= Orkesh Center =

Rehabilitation center for ISIL child terrorists in Syria

The Orkesh Center is a facility in Syrian Kurdistan near Qamishli, for boys 12 and up who are affiliated with the Islamic State of Iraq and the Levant. The program, which opened in late 2022, aims to rehabilitate ISIL's former child soldiers and reintegrate them into society. Children stay in the program until they turn 18. Many are foreign nationals, including children of British, French, German and American parents.

== Background ==
Boys living with their ISIL-supporting mothers in the Al-Roj refugee camp and Al-Hawl refugee camp are supposed to be sent to a deradicalization center when they turn 12; Al-Hawl's director said, "Those kids, once they reach the age of 12, they could become dangerous and could kill and beat up others. So we had a choice, which is to put them at rehabilitation centers and keep them away from the extreme ideology that their mothers carry." The boys were also sent away to protect them from sexual abuse and arranged child marriages, as ISIL had issued a fatwa ordering women in the camps to reproduce.

Detainees at Orkesh live in dormitories and take classes in Arabic, English, math, drawing, music and the trades. They are permitted to play sports and chess, watch cartoons and documentary films, and maintain contact with their families. There is psychological support and medical care.
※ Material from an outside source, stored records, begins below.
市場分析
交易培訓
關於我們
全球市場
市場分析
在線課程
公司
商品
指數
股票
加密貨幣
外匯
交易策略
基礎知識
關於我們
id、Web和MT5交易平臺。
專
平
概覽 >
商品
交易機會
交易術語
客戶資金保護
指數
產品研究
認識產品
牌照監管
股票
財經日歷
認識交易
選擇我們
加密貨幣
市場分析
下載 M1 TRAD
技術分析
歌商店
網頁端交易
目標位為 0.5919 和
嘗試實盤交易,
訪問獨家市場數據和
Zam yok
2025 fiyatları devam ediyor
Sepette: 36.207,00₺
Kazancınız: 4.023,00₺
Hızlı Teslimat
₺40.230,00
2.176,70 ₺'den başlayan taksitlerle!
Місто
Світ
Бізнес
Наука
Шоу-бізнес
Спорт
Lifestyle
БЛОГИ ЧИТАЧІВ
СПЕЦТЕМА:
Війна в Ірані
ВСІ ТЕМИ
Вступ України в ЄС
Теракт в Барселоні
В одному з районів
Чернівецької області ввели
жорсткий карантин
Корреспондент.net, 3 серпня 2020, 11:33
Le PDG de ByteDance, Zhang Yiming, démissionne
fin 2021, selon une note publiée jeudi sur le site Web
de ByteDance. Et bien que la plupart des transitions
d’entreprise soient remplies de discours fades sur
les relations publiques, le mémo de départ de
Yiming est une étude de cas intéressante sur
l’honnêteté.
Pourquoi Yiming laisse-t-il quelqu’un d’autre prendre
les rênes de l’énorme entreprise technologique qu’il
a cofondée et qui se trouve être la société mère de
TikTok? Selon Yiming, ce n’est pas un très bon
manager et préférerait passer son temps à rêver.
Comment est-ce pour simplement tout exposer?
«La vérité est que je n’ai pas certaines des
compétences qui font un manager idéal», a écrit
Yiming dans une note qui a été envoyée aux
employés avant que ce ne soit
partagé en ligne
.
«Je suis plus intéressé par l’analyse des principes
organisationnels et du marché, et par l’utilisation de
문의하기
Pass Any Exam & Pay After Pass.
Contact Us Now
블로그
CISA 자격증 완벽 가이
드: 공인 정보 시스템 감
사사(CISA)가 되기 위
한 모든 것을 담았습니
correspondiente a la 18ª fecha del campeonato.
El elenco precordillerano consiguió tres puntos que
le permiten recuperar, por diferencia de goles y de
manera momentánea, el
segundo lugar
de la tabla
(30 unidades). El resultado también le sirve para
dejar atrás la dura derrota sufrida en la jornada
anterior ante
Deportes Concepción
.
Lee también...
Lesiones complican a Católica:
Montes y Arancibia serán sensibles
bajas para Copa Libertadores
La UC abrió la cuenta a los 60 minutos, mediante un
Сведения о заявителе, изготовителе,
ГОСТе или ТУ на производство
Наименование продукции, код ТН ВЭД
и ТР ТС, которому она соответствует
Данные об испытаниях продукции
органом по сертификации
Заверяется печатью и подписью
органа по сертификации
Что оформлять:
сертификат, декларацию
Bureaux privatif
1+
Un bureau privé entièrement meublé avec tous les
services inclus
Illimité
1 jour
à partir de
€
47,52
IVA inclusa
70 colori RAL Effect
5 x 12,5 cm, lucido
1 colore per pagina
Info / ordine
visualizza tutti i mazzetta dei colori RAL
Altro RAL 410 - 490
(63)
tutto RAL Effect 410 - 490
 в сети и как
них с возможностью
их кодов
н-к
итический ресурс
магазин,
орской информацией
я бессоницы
The associate director of the Crisis and Conflict Division at Human Rights Watch criticized places like the Orkesh Center, saying, "While the transfer of these boys to separate detention centers may be well-intentioned, this is not rehabilitation. This is indefinite detention without charge of children, who are themselves victims," and that separation from their families would cause the boys further trauma. The United Nations and the European Court of Human Rights have said the detention of the children of ISIL-supporting parents is contrary to international law.